Context Secondary analyses of 2 randomized controlled trials and supportive epidemiologic and preclinical data indicated the potential of selenium and vitamin E for preventing prostate cancer.
Objective To determine whether selenium, vitamin E, or both could prevent prostate cancer and other diseases with little or no toxicity in relatively healthy men.
Design, Setting, and Participants A randomized, placebo-controlled trial (Selenium and Vitamin E Cancer Prevention Trial [SELECT]) of 35 533 men from 427 participating sites in the United States, Canada, and Puerto Rico randomly assigned to 4 groups (selenium, vitamin E, selenium + vitamin E, and placebo) in a double-blind fashion between August 22, 2001, and June 24, 2004. Baseline eligibility included age 50 years or older (African American men) or 55 years or older (all other men), a serum prostate-specific antigen level of 4 ng/mL or less, and a digital rectal examination not suspicious for prostate cancer.
Interventions Oral selenium (200 μg/d from L-selenomethionine) and matched vitamin E placebo, vitamin E (400 IU/d of all rac-α-tocopheryl acetate) and matched selenium placebo, selenium + vitamin E, or placebo + placebo for a planned follow-up of minimum of 7 years and a maximum of 12 years.
Main Outcome Measures Prostate cancer and prespecified secondary outcomes, including lung, colorectal, and overall primary cancer.
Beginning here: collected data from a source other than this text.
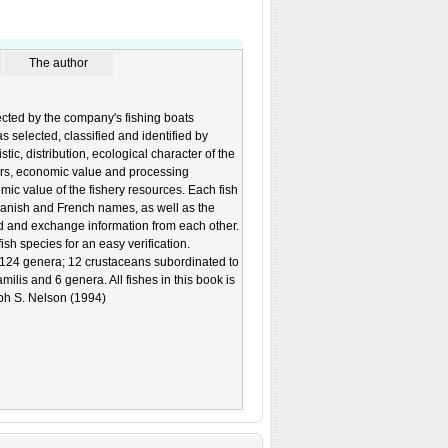
The author
lected by the company's fishing boats
 selected, classified and identified by
ic, distribution, ecological character of the
ars, economic value and processing
mic value of the fishery resources. Each fish
Spanish and French names, as well as the
d and exchange information from each other.
ish species for an easy verification.
 124 genera; 12 crustaceans subordinated to
ilis and 6 genera. All fishes in this book is
eph S. Nelson (1994)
Results As of October 23, 2008, median overall follow-up was 5.46 years (range, 4.17-7.33 years). Hazard ratios (99% confidence intervals [CIs]) for prostate cancer were 1.13 (99% CI, 0.95-1.35; n = 473) for vitamin E, 1.04 (99% CI, 0.87-1.24; n = 432) for selenium, and 1.05 (99% CI, 0.88-1.25; n = 437) for selenium + vitamin E vs 1.00 (n = 416) for placebo. There were no significant differences (all P>.15) in any other prespecified cancer end points. There were statistically nonsignificant increased risks of prostate cancer in the vitamin E group (P = .06) and type 2 diabetes mellitus in the selenium group (relative risk, 1.07; 99% CI, 0.94-1.22; P = .16) but not in the selenium + vitamin E group.
Conclusion Selenium or vitamin E, alone or in combination at the doses and formulations used, did not prevent prostate cancer in this population of relatively healthy men.
Trial Registration clinicaltrials.gov identifier: NCT00006392
Trial Registration Published online December 9, 2008 (doi:10.1001/jama.2008.864).